In a surprise evacuation that served as a precursor to Israel's planned evacuation of Gaza this summer, Israeli forces overwhelmed some 150 diehard opponents of the withdrawal Thursday who were holed up in an abandoned seaside hotel.

Worried that a series of violent attacks on Palestinians by Jewish extremists in recent days would disrupt the planned Aug. 9 pullout from Gaza and the northern West Bank, Israel sent some 700 police and security forces to surround squatters living in the Palm Beach Hotel.

Prior to the assault, the military sealed off the Gush Katif settlement block, declaring it a closed military zone, in order to prevent reinforcement of antidisengagement activists, reportedly in route from Israel and the West Bank, from entering Gaza.

For the past month, Jewish extremists - religious students and families with young children - in the hotel have been stockpiling water, food, and tools and putting barbed-wire around the hotel. They vowed to use the hotel, overlooking the Mediterranean, as a base of hardened resistance against the pullout.

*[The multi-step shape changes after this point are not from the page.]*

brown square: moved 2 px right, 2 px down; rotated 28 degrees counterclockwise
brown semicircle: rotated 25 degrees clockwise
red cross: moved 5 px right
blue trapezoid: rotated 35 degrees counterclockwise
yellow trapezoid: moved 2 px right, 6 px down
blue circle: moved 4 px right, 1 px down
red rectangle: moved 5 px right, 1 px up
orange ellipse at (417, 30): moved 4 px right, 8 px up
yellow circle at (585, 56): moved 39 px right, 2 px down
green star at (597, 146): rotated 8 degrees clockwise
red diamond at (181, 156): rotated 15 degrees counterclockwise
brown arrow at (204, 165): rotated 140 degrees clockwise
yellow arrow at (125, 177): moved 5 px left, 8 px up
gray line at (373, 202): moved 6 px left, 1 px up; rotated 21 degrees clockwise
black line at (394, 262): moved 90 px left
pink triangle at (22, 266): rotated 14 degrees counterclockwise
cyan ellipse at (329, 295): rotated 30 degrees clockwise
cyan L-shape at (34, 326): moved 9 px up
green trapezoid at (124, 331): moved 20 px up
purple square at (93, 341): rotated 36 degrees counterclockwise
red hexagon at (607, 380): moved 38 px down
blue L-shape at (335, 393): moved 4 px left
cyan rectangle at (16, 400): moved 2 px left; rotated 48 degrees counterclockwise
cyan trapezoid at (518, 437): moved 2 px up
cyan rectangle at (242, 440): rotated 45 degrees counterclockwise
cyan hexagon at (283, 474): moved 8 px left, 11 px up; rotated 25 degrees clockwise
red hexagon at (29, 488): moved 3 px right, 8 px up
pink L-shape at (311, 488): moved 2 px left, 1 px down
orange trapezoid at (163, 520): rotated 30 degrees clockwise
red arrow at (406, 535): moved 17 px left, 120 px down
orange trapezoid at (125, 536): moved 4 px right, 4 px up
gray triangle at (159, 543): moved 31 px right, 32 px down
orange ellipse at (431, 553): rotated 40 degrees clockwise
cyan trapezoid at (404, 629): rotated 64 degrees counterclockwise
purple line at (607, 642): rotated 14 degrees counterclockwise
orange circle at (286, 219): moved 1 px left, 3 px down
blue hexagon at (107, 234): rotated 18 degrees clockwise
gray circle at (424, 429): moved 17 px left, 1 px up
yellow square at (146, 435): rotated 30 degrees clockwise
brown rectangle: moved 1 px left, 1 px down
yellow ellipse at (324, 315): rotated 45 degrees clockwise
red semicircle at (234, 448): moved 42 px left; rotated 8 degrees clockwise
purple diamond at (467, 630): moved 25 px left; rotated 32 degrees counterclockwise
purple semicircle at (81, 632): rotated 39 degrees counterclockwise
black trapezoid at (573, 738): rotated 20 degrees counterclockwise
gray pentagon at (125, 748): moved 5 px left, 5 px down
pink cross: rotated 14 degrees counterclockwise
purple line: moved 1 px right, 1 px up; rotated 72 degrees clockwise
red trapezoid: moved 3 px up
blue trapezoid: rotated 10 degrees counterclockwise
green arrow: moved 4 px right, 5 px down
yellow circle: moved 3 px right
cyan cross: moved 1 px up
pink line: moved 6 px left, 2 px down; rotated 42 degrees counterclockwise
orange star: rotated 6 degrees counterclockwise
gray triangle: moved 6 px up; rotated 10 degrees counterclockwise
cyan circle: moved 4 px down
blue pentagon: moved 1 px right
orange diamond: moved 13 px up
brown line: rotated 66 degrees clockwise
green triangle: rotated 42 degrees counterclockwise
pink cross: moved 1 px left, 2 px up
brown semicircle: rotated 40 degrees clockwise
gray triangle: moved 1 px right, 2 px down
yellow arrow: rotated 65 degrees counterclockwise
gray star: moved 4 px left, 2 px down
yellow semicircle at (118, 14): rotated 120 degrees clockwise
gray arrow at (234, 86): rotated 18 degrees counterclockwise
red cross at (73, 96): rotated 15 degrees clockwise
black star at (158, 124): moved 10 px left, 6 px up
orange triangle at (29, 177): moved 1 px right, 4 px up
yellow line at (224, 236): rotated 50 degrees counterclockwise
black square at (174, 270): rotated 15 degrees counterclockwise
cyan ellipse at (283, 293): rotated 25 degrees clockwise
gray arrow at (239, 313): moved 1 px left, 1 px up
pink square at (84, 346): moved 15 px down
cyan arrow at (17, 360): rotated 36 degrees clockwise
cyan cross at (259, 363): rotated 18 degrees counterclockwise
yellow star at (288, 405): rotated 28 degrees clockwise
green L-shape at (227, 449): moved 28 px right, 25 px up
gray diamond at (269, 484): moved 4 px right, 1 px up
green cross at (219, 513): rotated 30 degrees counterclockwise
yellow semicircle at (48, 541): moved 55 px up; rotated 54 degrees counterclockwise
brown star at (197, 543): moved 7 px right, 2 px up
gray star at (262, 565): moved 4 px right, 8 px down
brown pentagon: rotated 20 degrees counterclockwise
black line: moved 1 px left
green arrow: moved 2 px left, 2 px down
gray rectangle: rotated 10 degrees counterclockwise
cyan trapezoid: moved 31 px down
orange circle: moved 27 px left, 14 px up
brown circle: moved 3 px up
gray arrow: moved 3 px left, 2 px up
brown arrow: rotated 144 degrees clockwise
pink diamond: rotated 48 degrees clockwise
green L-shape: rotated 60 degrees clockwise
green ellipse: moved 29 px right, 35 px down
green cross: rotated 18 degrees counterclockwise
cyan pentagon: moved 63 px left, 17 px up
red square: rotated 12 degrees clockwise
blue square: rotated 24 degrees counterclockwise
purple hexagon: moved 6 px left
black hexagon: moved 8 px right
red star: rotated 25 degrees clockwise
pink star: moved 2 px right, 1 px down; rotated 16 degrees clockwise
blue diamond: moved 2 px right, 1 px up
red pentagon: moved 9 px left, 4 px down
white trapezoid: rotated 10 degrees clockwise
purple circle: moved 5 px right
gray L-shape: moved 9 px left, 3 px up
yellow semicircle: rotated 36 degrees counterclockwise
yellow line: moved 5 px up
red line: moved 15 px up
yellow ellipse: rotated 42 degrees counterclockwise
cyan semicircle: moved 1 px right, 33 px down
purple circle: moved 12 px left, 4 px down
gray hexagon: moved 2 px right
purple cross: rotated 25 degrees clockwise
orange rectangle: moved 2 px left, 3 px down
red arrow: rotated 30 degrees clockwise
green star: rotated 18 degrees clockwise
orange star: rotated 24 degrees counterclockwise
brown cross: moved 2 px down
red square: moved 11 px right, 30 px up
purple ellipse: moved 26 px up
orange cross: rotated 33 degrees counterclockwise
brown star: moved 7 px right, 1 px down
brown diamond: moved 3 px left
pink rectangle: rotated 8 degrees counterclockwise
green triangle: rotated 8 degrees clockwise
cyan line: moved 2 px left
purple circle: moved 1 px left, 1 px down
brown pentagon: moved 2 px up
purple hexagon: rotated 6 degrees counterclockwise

Military and police commanders said the first major showdown with disengagement opponents was over in about 40 minutes with only four arrests.

But the increasing brazenness in which the Jewish activists are beginning to fight disengagement is casting doubt on the government's plan to remove 8,500 settlers without igniting massive Israeli resistance.

Thursday buses carried groups of young squatters away from the resort. Some were in handcuffs and flashing "victory" signs to pro-settler demonstrators gathered along the road about a mile away from the hotel. Army and police officers insisted that the closure of the settlements was temporary and said that Thursday's operation was not part of the disengagement.

"We planned for a scenario that was much longer and much more difficult," says Maj. Gen. Dan Harel, head of the Israeli military's southern command. "We don't intend to allow the extremists to return here. They acted like thugs."

After the operation at the hotel, black smoke from tires set aflame by the protesters billowed into the sky. Some left peacefully when asked, while others were dragged out by their arms and legs. No one resisted violently.

"The police came and they climbed on the roof. Neither side used much force," says Nadav, who refused to give his last name. He came from Jerusalem to live at the hotel a week ago with his wife and two infant children. "This situation is painful [because] they are expelling us from heaven."

In the past week, young activists from the hotel moved into an abandoned Palestinian house and were involved in wounding a Palestinian youth, who was injured when some of the Jewish youths cornered him, throwing stones at him and beating him unconscious. The incident was caught on film and sparked widespread condemnation across Israel.

"It's not a civil war, but it's pushing toward anarchy," said Yitzhak Dar, a former member of Israel's Shin Bet secret services, in an interview on Israeli radio. "We need to stop this deterioration."

Squatters in the hotel had been encouraging Jewish activists throughout Israel to join them, arguing that thousands of reinforcements would give the Israeli army no alternative but to call off the withdrawal.

"The rest of the world is in danger if we capitulate. The Arabs say we put Sharon on his knees. By preventing the evacuation of Gaza we will save not only Gush Katif, but Samaria, Israel, and all of Western civilization," says Nadia Matar, a spokeswoman for the Jewish activists who were living in the hotel.

Israel has been putting intense pressure on the Palestinian Authority to rein in militants ahead of withdrawal. Its action against the pullout opponents Thursday was a test of its ability to control its own extremists - and officials hoped the hotel raid would deter others seeking to disrupt the pullout.

The army said in a statement that because of the recent violence, "the head of the southern command ... signed a closure order preventing nonresidents from entering the Gaza Strip."

Some of the extremists inside the Palm Beach Hotel belong to the outlawed Kach movement. The squatters were mostly from hard-line enclaves in the West Bank, not from Gaza settlements slated for evacuation.

In an interview published Thursday, Prime Minister Ariel Sharon said he has ordered police to crack down on the extremists. "This bothers me exceptionally. This is an act of savagery, vulgarity, and irresponsibility," Sharon told the Haaretz daily. "The country's citizens must understand this danger, and every measure must be taken to end this rampaging."

Material from the Associated Press was used in this report.